**Task description:** Retype all of the listing exactly, passing over any picture you find.

--- START ---

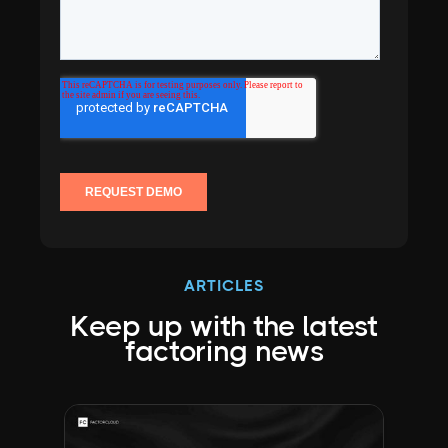
ARTICLES
Keep up with the latest
factoring news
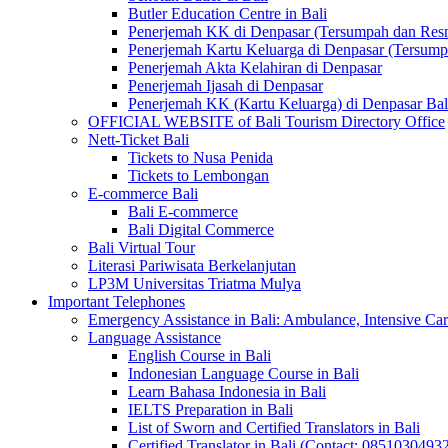
Butler Education Centre in Bali
Penerjemah KK di Denpasar (Tersumpah dan Res
Penerjemah Kartu Keluarga di Denpasar (Tersum
Penerjemah Akta Kelahiran di Denpasar
Penerjemah Ijasah di Denpasar
Penerjemah KK (Kartu Keluarga) di Denpasar Ba
OFFICIAL WEBSITE of Bali Tourism Directory Office
Nett-Ticket Bali
Tickets to Nusa Penida
Tickets to Lembongan
E-commerce Bali
Bali E-commerce
Bali Digital Commerce
Bali Virtual Tour
Literasi Pariwisata Berkelanjutan
LP3M Universitas Triatma Mulya
Important Telephones
Emergency Assistance in Bali: Ambulance, Intensive Care
Language Assistance
English Course in Bali
Indonesian Language Course in Bali
Learn Bahasa Indonesia in Bali
IELTS Preparation in Bali
List of Sworn and Certified Translators in Bali
Certified Translator in Bali (Contact: 0851030493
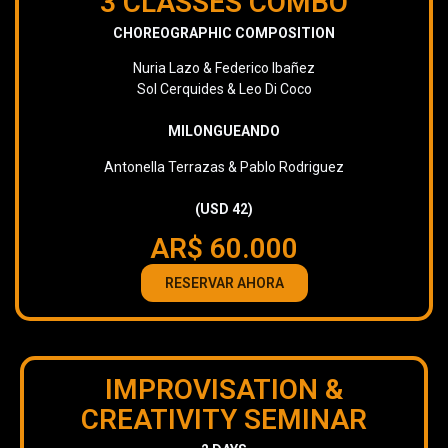
3 CLASSES COMBO
CHOREOGRAPHIC COMPOSITION
Nuria Lazo & Federico Ibañez
Sol Cerquides & Leo Di Coco
MILONGUEANDO
Antonella Terrazas & Pablo Rodriguez
(USD 42)
AR$ 60.000
RESERVAR AHORA
IMPROVISATION &
CREATIVITY SEMINAR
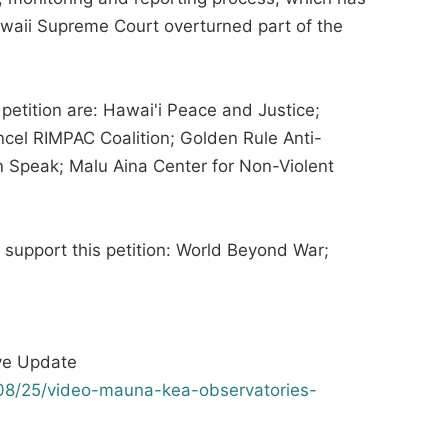
awaii Supreme Court overturned part of the
 petition are: Hawai'i Peace and Justice;
cel RIMPAC Coalition; Golden Rule Anti-
 Speak; Malu Aina Center for Non-Violent
t support this petition: World Beyond War;
ve Update
08/25/video-mauna-kea-observatories-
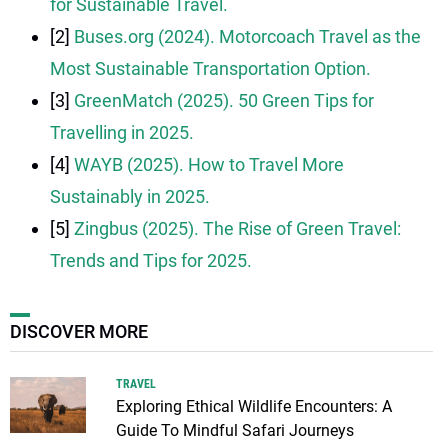
for Sustainable Travel.
[2]
Buses.org (2024). Motorcoach Travel as the
Most Sustainable Transportation Option.
[3]
GreenMatch (2025). 50 Green Tips for
Travelling in 2025.
[4]
WAYB (2025). How to Travel More
Sustainably in 2025.
[5]
Zingbus (2025). The Rise of Green Travel:
Trends and Tips for 2025.
DISCOVER MORE
TRAVEL
Exploring Ethical Wildlife Encounters: A
Guide To Mindful Safari Journeys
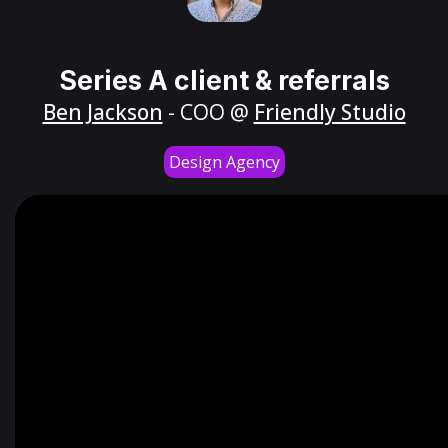
Series A client & referrals
Ben Jackson
- COO @
Friendly Studio
Design Agency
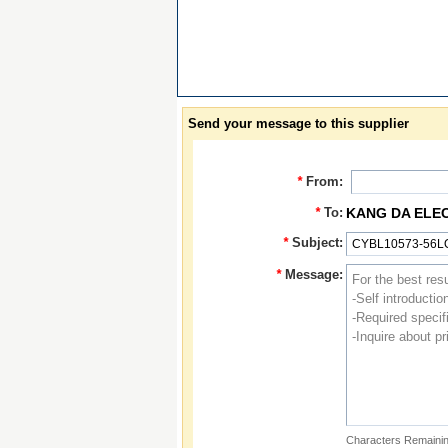
Send your message to this supplier
*
From:
*
To:
KANG DA ELE
*
Subject:
*
Message:
Characters Remainin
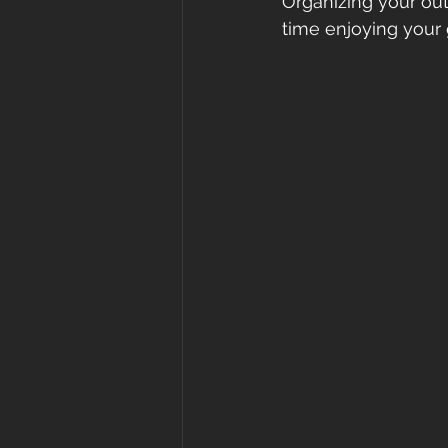
Organizing your ou
time enjoying your 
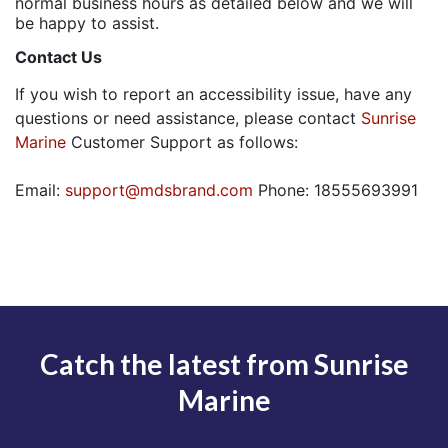
normal business hours as detailed below and we will
be happy to assist.
Contact Us
If you wish to report an accessibility issue, have any
questions or need assistance, please contact
Sunrise
Marine
Customer Support as follows:
Email:
support@mdsbrand.com
Phone: 18555693991
Catch the latest from Sunrise
Marine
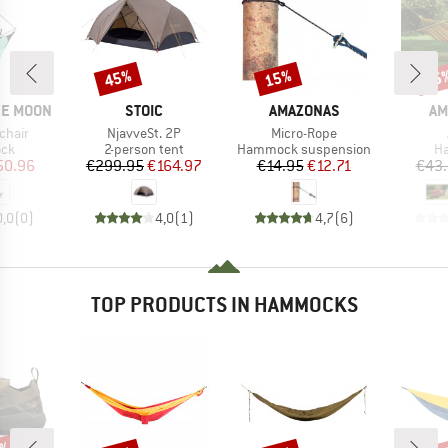
45%
15%
15
Discount
Discount
Disc
BRAND
BRAND
BR
HE MOON
STOIC
AMAZONAS
AM
Item(s)
Item(s)
chair
NjavveSt. 2P
Micro-Rope
 group
Product group
Product group
Pr
ck
2-person tent
Hammock suspension
H
ice
duced Price
Price
Reduced Price
Price
Reduced Price
50.96
€299.95
€164.97
€14.95
€12.71
€43
0,0
(
0
)
4,0
(
1
)
4,7
(
6
)
TOP PRODUCTS IN HAMMOCKS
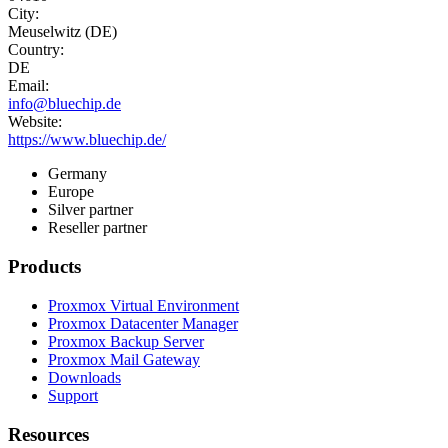
City:
Meuselwitz (DE)
Country:
DE
Email:
info@bluechip.de
Website:
https://www.bluechip.de/
Germany
Europe
Silver partner
Reseller partner
Products
Proxmox Virtual Environment
Proxmox Datacenter Manager
Proxmox Backup Server
Proxmox Mail Gateway
Downloads
Support
Resources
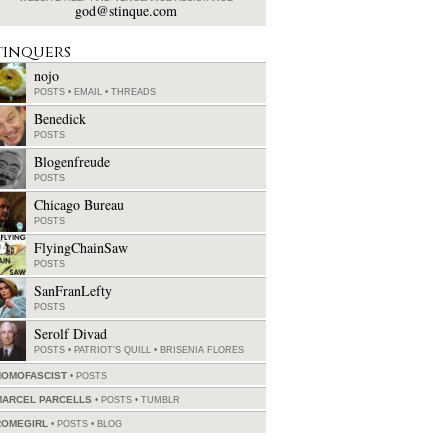
god@stinque.com
tinquers
nojo
POSTS
•
EMAIL
•
THREADS
Benedick
POSTS
Blogenfreude
POSTS
Chicago Bureau
POSTS
FlyingChainSaw
POSTS
SanFranLefty
POSTS
Serolf Divad
POSTS
•
PATRIOT'S QUILL
•
BRISENIA FLORES
HOMOFASCIST
POSTS
MARCEL PARCELLS
POSTS
•
TUMBLR
ROMEGIRL
POSTS
•
BLOG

--- END ---

**Your solution:**
ARTICLES
Keep up with the latest
factoring news
Butler Education Centre in Bali
Penerjemah KK di Denpasar (Tersumpah dan Res
Penerjemah Kartu Keluarga di Denpasar (Tersum
Penerjemah Akta Kelahiran di Denpasar
Penerjemah Ijasah di Denpasar
Penerjemah KK (Kartu Keluarga) di Denpasar Ba
OFFICIAL WEBSITE of Bali Tourism Directory Office
Nett-Ticket Bali
Tickets to Nusa Penida
Tickets to Lembongan
E-commerce Bali
Bali E-commerce
Bali Digital Commerce
Bali Virtual Tour
Literasi Pariwisata Berkelanjutan
LP3M Universitas Triatma Mulya
Important Telephones
Emergency Assistance in Bali: Ambulance, Intensive Care
Language Assistance
English Course in Bali
Indonesian Language Course in Bali
Learn Bahasa Indonesia in Bali
IELTS Preparation in Bali
List of Sworn and Certified Translators in Bali
Certified Translator in Bali (Contact: 0851030493
3 CLASSES COMBO
CHOREOGRAPHIC COMPOSITION
Nuria Lazo & Federico Ibañez
Sol Cerquides & Leo Di Coco
MILONGUEANDO
Antonella Terrazas & Pablo Rodriguez
(USD 42)
AR$ 60.000
RESERVAR AHORA
IMPROVISATION &
CREATIVITY SEMINAR
awaii Supreme Court overturned part of the
 petition are: Hawai'i Peace and Justice;
cel RIMPAC Coalition; Golden Rule Anti-
 Speak; Malu Aina Center for Non-Violent
t support this petition: World Beyond War;
ve Update
08/25/video-mauna-kea-observatories-
for Sustainable Travel.
[2]
Buses.org (2024). Motorcoach Travel as the
Most Sustainable Transportation Option.
[3]
GreenMatch (2025). 50 Green Tips for
Travelling in 2025.
[4]
WAYB (2025). How to Travel More
Sustainably in 2025.
[5]
Zingbus (2025). The Rise of Green Travel:
Trends and Tips for 2025.
DISCOVER MORE
TRAVEL
Exploring Ethical Wildlife Encounters: A
Guide To Mindful Safari Journeys
Series A client & referrals
Ben Jackson
- COO @
Friendly Studio
Design Agency
Send your message to this supplier
*
From:
*
To:
KANG DA ELE
*
Subject:
*
Message:
Characters Remainin
Organizing your ou
time enjoying your 
normal business hours as detailed below and we will
be happy to assist.
Contact Us
If you wish to report an accessibility issue, have any
questions or need assistance, please contact
Sunrise
Marine
Customer Support as follows:
Email:
support@mdsbrand.com
Phone: 18555693991
Catch the latest from Sunrise
Marine
45%
15%
15
Discount
Discount
Disc
BRAND
BRAND
BR
HE MOON
STOIC
AMAZONAS
AM
Item(s)
Item(s)
chair
NjavveSt. 2P
Micro-Rope
 group
Product group
Product group
Pr
ck
2-person tent
Hammock suspension
H
ice
duced Price
Price
Reduced Price
Price
Reduced Price
50.96
€299.95
€164.97
€14.95
€12.71
€43
0,0
(
0
)
4,0
(
1
)
4,7
(
6
)
TOP PRODUCTS IN HAMMOCKS
City:
Meuselwitz (DE)
Country:
DE
Email:
info@bluechip.de
Website:
https://www.bluechip.de/
Germany
Europe
Silver partner
Reseller partner
Products
Proxmox Virtual Environment
Proxmox Datacenter Manager
Proxmox Backup Server
Proxmox Mail Gateway
Downloads
Support
Resources
god@stinque.com
tinquers
nojo
POSTS
•
EMAIL
•
THREADS
Benedick
POSTS
Blogenfreude
POSTS
Chicago Bureau
POSTS
FlyingChainSaw
POSTS
SanFranLefty
POSTS
Serolf Divad
POSTS
•
PATRIOT'S QUILL
•
BRISENIA FLORES
HOMOFASCIST
POSTS
MARCEL PARCELLS
POSTS
•
TUMBLR
ROMEGIRL
POSTS
•
BLOG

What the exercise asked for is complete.